Trust me, as a student of sentiment and market history I get the potential for the Twitter top. A rip-roaring year to extend an aging bull, billions flowing into mutual funds and ETFs, money managers playing beta chase, a famous IPO that sucks up every available dollar, and a nasty reversal from an all-time high that engulfed all of the past two weeks of trading. Nothing bullish about any of that, I know.

But let’s look at the data. Following are three different tests run on similar setups:

1) Dynamic Hedge-  46 instances in the past 4 years in which $SPY fell at least 1% but remained above its 50 day moving average. Nothing leading to a strong bias in either direction, though he notes the bullish opportunity from a follow-on selloff in his alpha curves.
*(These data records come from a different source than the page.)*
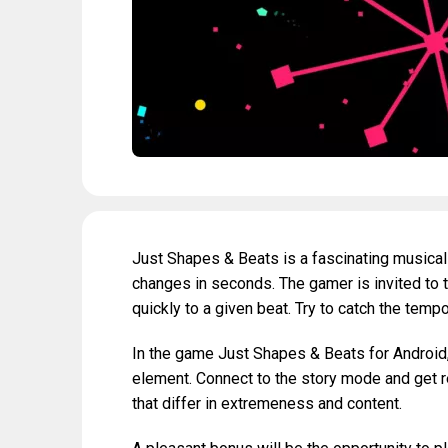
Just Shapes & Beats is a fascinating musica
changes in seconds. The gamer is invited to t
quickly to a given beat. Try to catch the temp
In the game Just Shapes & Beats for Android, 
element. Connect to the story mode and get rea
that differ in extremeness and content.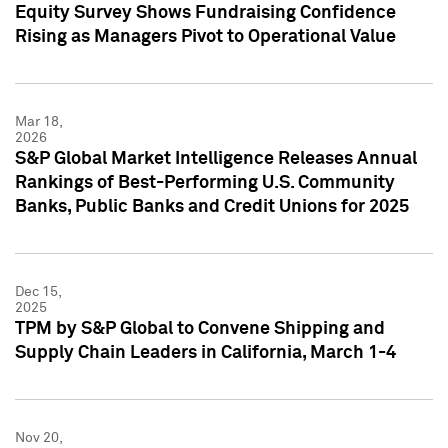
Equity Survey Shows Fundraising Confidence
Rising as Managers Pivot to Operational Value
Mar 18,
2026
S&P Global Market Intelligence Releases Annual
Rankings of Best-Performing U.S. Community
Banks, Public Banks and Credit Unions for 2025
Dec 15,
2025
TPM by S&P Global to Convene Shipping and
Supply Chain Leaders in California, March 1-4
Nov 20,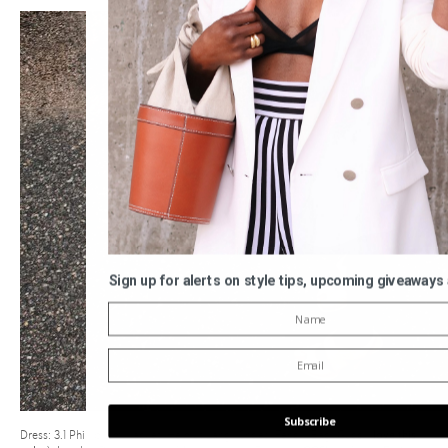
Sign up for alerts on style tips, upcoming giveaways
Subscribe
Dress: 3.1 Phillip Lim | Jacket: Helmut Lang | Shoes: Fendi | Bag: Gucci (
love this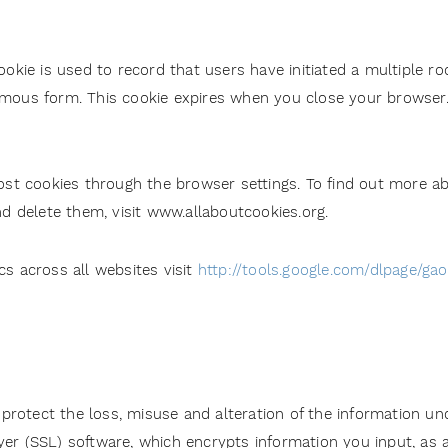
ookie is used to record that users have initiated a multiple ro
mous form. This cookie expires when you close your browser
t cookies through the browser settings. To find out more ab
 delete them, visit www.allaboutcookies.org.
cs across all websites visit
http://tools.google.com/dlpage/ga
rotect the loss, misuse and alteration of the information und
yer (SSL) software, which encrypts information you input, as 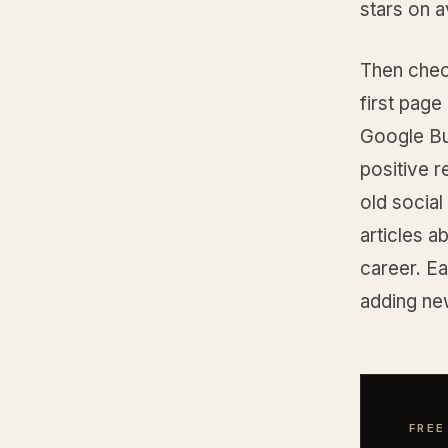
stars on 
Then che
first page 
Google Bus
positive r
old social
articles 
career. Ea
adding ne
FREE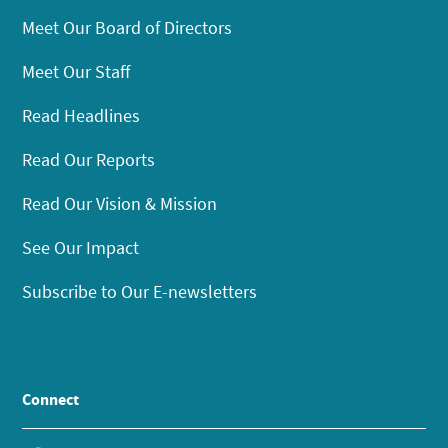
Meet Our Board of Directors
Meet Our Staff
Read Headlines
Read Our Reports
Read Our Vision & Mission
See Our Impact
Subscribe to Our E-newsletters
Connect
2) PastStat- 30 instances since 2000 in which $SPY fell at least 1% on at least twice the prior day’s volume. He actually sees a slight short-term bullish edge to that setup.

3) AlvarezQuant- 29 instances since 2001 in which $SPX closed above its 10 day moving average for 15+ days and finally fell below. As he says, “after a very strong market, the first pullback does not appear to be a sign of future weakness.” He goes on to separate which types of stocks have performed best after similar setups, a really nice twist on standard testing.

I’m not playing pollyanna by any means, just pointing out that hard data often conflicts with market myths. I personally see no way to spin this week’s events as bullish, and my concerns about lagging market internals only increased with Thursday’s broad decline. Here’s a quick look at the (negative) progression of my Breadth Dashboard over the past 2 weeks:

On 10/22, we made an all-time high in the 1750s; the high amount of green reflects a high number of healthy stocks


Thursday morning, we easily eclipsed those highs and traded into the 1770s;  note the loss of green despite the excitement


By Thursday’s close, we’re back to the 10/22 levels; not only had we lost a ton of green but red starts to infect the intermediate trend



As pointed out by QuantifiableEdges, $SPY had never made a 20 day high and 10 day low in the same session until yesterday. My data shows that $TWTR had not traded publically until yesterday. That puts a 1.0 correlation between days in which Twitter comes public, and days in which the S&P stages a historic reversal. Enough to construct a trading plan and throw out every useful piece of data I collect, right?

Sorry, back into my cave to study the internal price action and follow the same boring blueprint I follow every day.

The information in this blog post represents my own opinions and does not contain a recommendation for any particular security or investment. I or my affiliates may hold positions or other interests in securities mentioned in the Blog, please see my Disclaimer page for my full disclaimer.